◆ **What to produce**:
Each line that includes the word "dengarkan" should be copied from the records.

[Stored data entries]
|---|

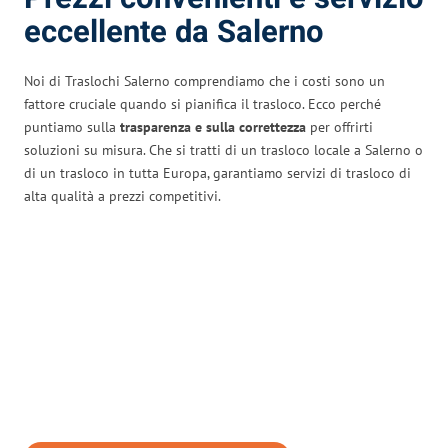
eccellente da Salerno
Noi di Traslochi Salerno comprendiamo che i costi sono un
fattore cruciale quando si pianifica il trasloco. Ecco perché
puntiamo sulla
trasparenza e sulla correttezza
per offrirti
soluzioni su misura. Che si tratti di un trasloco locale a Salerno o
di un trasloco in tutta Europa, garantiamo servizi di trasloco di
alta qualità a prezzi competitivi.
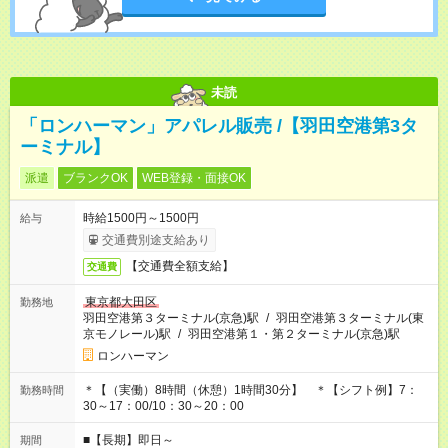
未読
「ロンハーマン」アパレル販売 /【羽田空港第3タ
ーミナル】
派遣
ブランクOK
WEB登録・面接OK
時給1500円～1500円
給与
交通費別途支給あり
【交通費全額支給】
交通費
東京都大田区
勤務地
羽田空港第３ターミナル(京急)駅
/
羽田空港第３ターミナル(東
京モノレール)駅
/
羽田空港第１・第２ターミナル(京急)駅
ロンハーマン
＊【（実働）8時間（休憩）1時間30分】 ＊【シフト例】7：
勤務時間
30～17：00/10：30～20：00
■【長期】即日～
期間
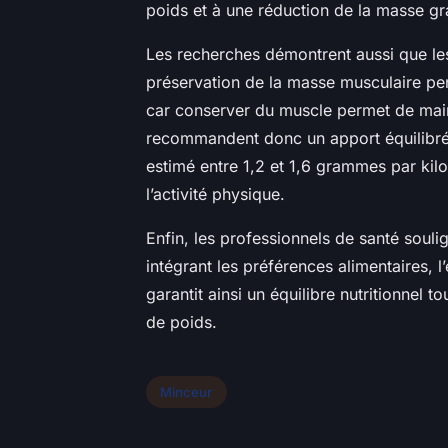
poids et à une réduction de la masse gr
Les recherches démontrent aussi que les 
préservation de la masse musculaire pe
car conserver du muscle permet de main
recommandent donc un apport équilibré,
estimé entre 1,2 et 1,6 grammes par kil
l’activité physique.
Enfin, les professionnels de santé soul
intégrant les préférences alimentaires, l
garantit ainsi un équilibre nutritionnel to
de poids.
Minceur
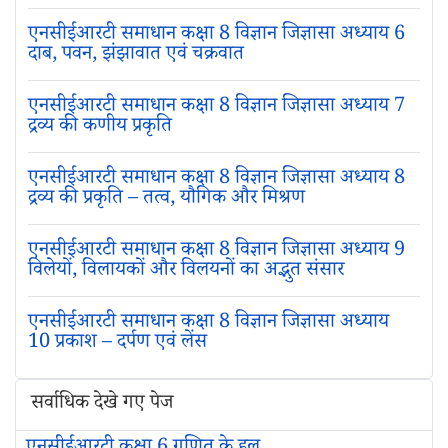
एनसीईआरटी समाधान कक्षा 8 विज्ञान जिज्ञासा अध्याय 6
दाब, पवन, झंझावात एवं चक्रवात
एनसीईआरटी समाधान कक्षा 8 विज्ञान जिज्ञासा अध्याय 7
द्रव्य की कणीय प्रकृति
एनसीईआरटी समाधान कक्षा 8 विज्ञान जिज्ञासा अध्याय 8
द्रव्य की प्रकृति – तत्व, यौगिक और मिश्रण
एनसीईआरटी समाधान कक्षा 8 विज्ञान जिज्ञासा अध्याय 9
विलेयों, विलायकों और विलयनों का अद्भुत संसार
एनसीईआरटी समाधान कक्षा 8 विज्ञान जिज्ञासा अध्याय
10 प्रकाश – दर्पण एवं लेंस
सर्वाधिक देखे गए पेज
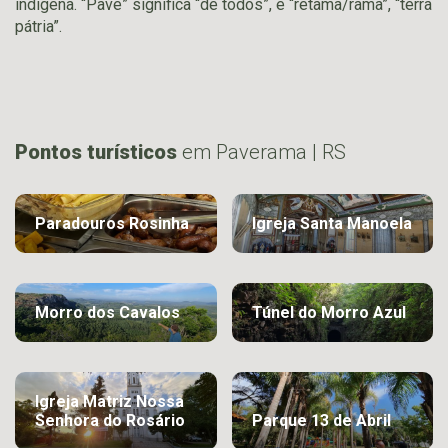
indígena. “Pave” significa “de todos”, e “retama/rama”, “terra
pátria”.
Pontos turísticos
em Paverama | RS
Paradouros Rosinha
Igreja Santa Manoela
Morro dos Cavalos
Túnel do Morro Azul
Igreja Matriz Nossa
Senhora do Rosário
Parque 13 de Abril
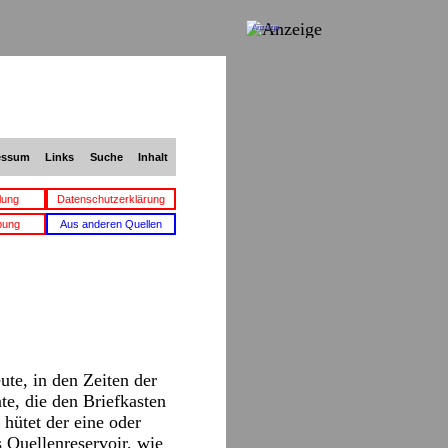
Anzeige
essum
Links
Suche
Inhalt
lung
Datenschutzerklärung
bung
Aus anderen Quellen
ute, in den Zeiten der
te, die den Briefkasten
 hütet der eine oder
 Quellenreservoir, wie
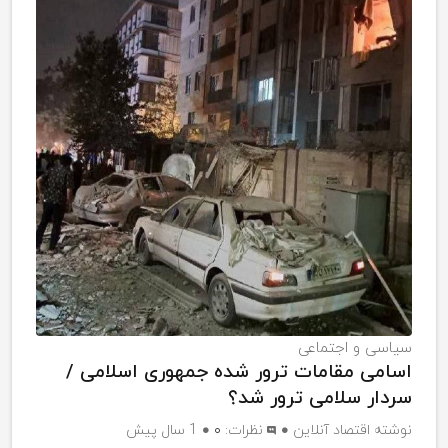
سیاسی و اجتماعی
اسامی مقامات ترور شده جمهوری اسلامی /
سردار سلامی ترور شد؟
نوشته
اقتصاد آنلاین
نظرات:
۰
1 سال پیش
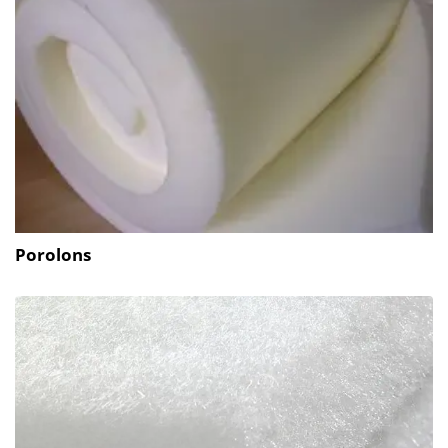
Porolons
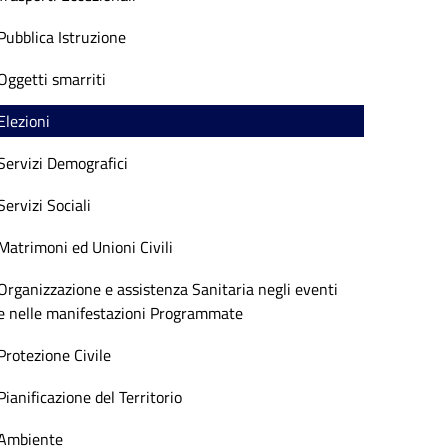
Pubblica Istruzione
Oggetti smarriti
Elezioni
Servizi Demografici
Servizi Sociali
Matrimoni ed Unioni Civili
Organizzazione e assistenza Sanitaria negli eventi
e nelle manifestazioni Programmate
Protezione Civile
Pianificazione del Territorio
Ambiente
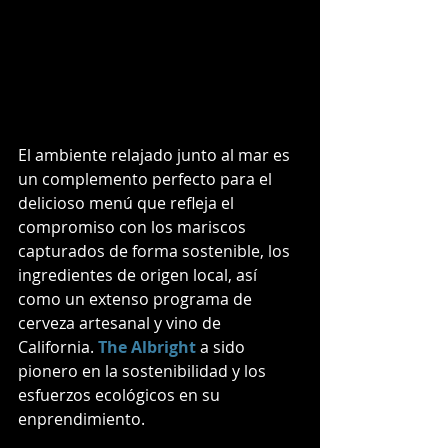
El ambiente relajado junto al mar es 
un complemento perfecto para el 
delicioso menú que refleja el 
compromiso con los mariscos 
capturados de forma sostenible, los 
ingredientes de origen local, así 
como un extenso programa de 
cerveza artesanal y vino de 
California. 
The Albright
 a sido 
pionero en la sostenibilidad y los 
esfuerzos ecológicos en su 
enprendimiento.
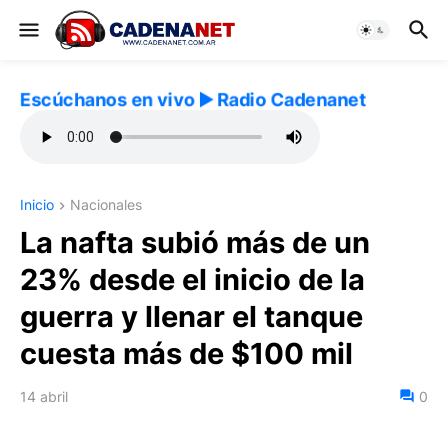
Escúchanos en vivo ▶️ Radio Cadenanet
Inicio
Nacionales
La nafta subió más de un
23% desde el inicio de la
guerra y llenar el tanque
cuesta más de $100 mil
14 abril
0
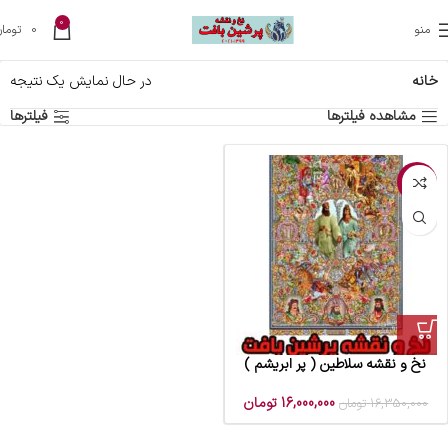
0
منو
0
تومان
خانه
در حال نمایش یک نتیجه
مشاهده فیلترها
فیلترها
-2%
نخ و نقشه سلاطین ( پر ابریشم )
16,000,000
تومان
16,350,000
تومان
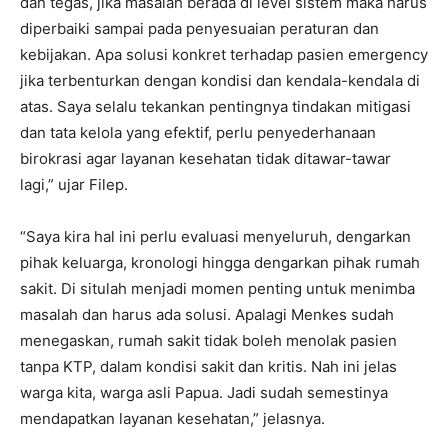
dan tegas, jika masalah berada di level sistem maka harus
diperbaiki sampai pada penyesuaian peraturan dan
kebijakan. Apa solusi konkret terhadap pasien emergency
jika terbenturkan dengan kondisi dan kendala-kendala di
atas. Saya selalu tekankan pentingnya tindakan mitigasi
dan tata kelola yang efektif, perlu penyederhanaan
birokrasi agar layanan kesehatan tidak ditawar-tawar
lagi,” ujar Filep.
“Saya kira hal ini perlu evaluasi menyeluruh, dengarkan
pihak keluarga, kronologi hingga dengarkan pihak rumah
sakit. Di situlah menjadi momen penting untuk menimba
masalah dan harus ada solusi. Apalagi Menkes sudah
menegaskan, rumah sakit tidak boleh menolak pasien
tanpa KTP, dalam kondisi sakit dan kritis. Nah ini jelas
warga kita, warga asli Papua. Jadi sudah semestinya
mendapatkan layanan kesehatan,” jelasnya.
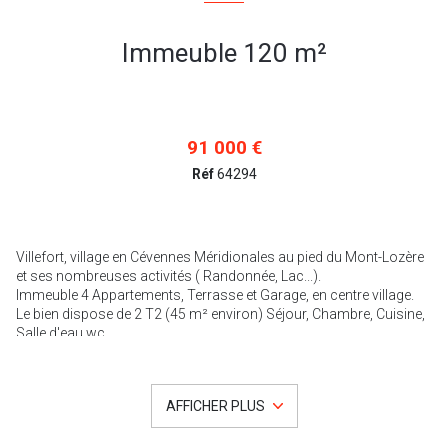
Immeuble 120 m²
91 000 €
Réf
64294
Villefort, village en Cévennes Méridionales au pied du Mont-Lozère
et ses nombreuses activités ( Randonnée, Lac...).
Immeuble 4 Appartements, Terrasse et Garage, en centre village.
Le bien dispose de 2 T2 (45 m² environ) Séjour, Chambre, Cuisine,
Salle d'eau wc.
2 Studios (20m² environ) à rénover.
Idéal pour un investissement Locatif.
Terrasse, Garage, caves, Grenier.
AFFICHER PLUS
Toiture Bon Etat.
Photos / Videos sur contact téléphonique exclusivement.
Ce bien nous est confié par les vendeurs, il est donc indispensable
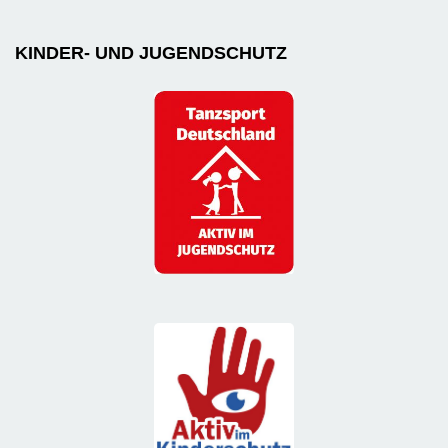
KINDER- UND JUGENDSCHUTZ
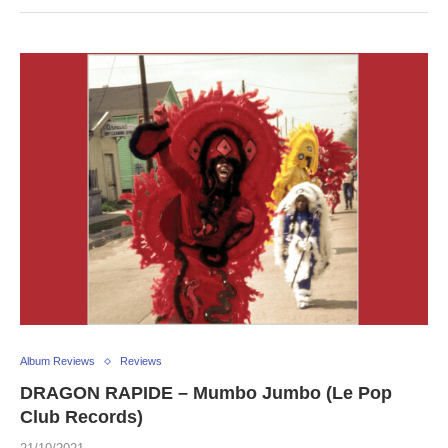
Album Reviews
Reviews
DRAGON RAPIDE – Mumbo Jumbo (Le Pop
Club Records)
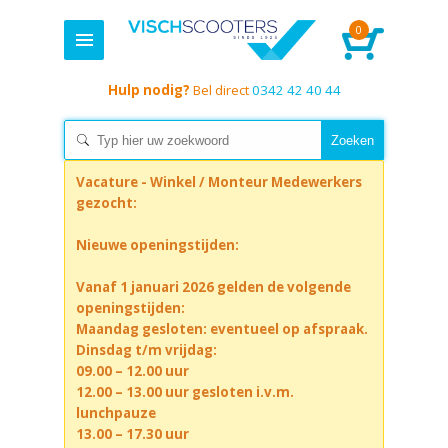
0
Hulp nodig?
Bel direct
0342 42 40 44
Vacature - Winkel / Monteur Medewerkers
gezocht:
Nieuwe openingstijden:
Vanaf 1 januari 2026 gelden de volgende
openingstijden:
Maandag gesloten: eventueel op afspraak.
Dinsdag t/m vrijdag:
09.00 – 12.00 uur
12.00 – 13.00 uur gesloten i.v.m.
lunchpauze
13.00 – 17.30 uur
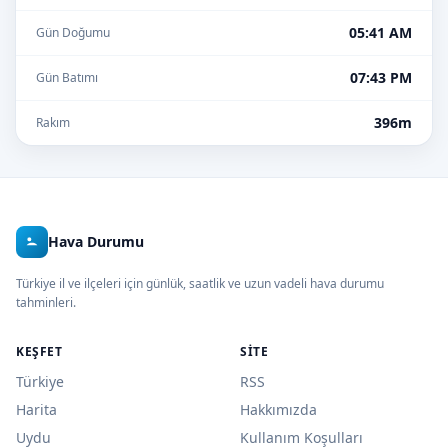
05:41 AM
Gün Doğumu
07:43 PM
Gün Batımı
396m
Rakım
Hava Durumu
Türkiye il ve ilçeleri için günlük, saatlik ve uzun vadeli hava durumu
tahminleri.
KEŞFET
SITE
Türkiye
RSS
Harita
Hakkımızda
Uydu
Kullanım Koşulları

|---|

◆ **Exercise output**:
“Saya kira hal ini perlu evaluasi menyeluruh, dengarkan
pihak keluarga, kronologi hingga dengarkan pihak rumah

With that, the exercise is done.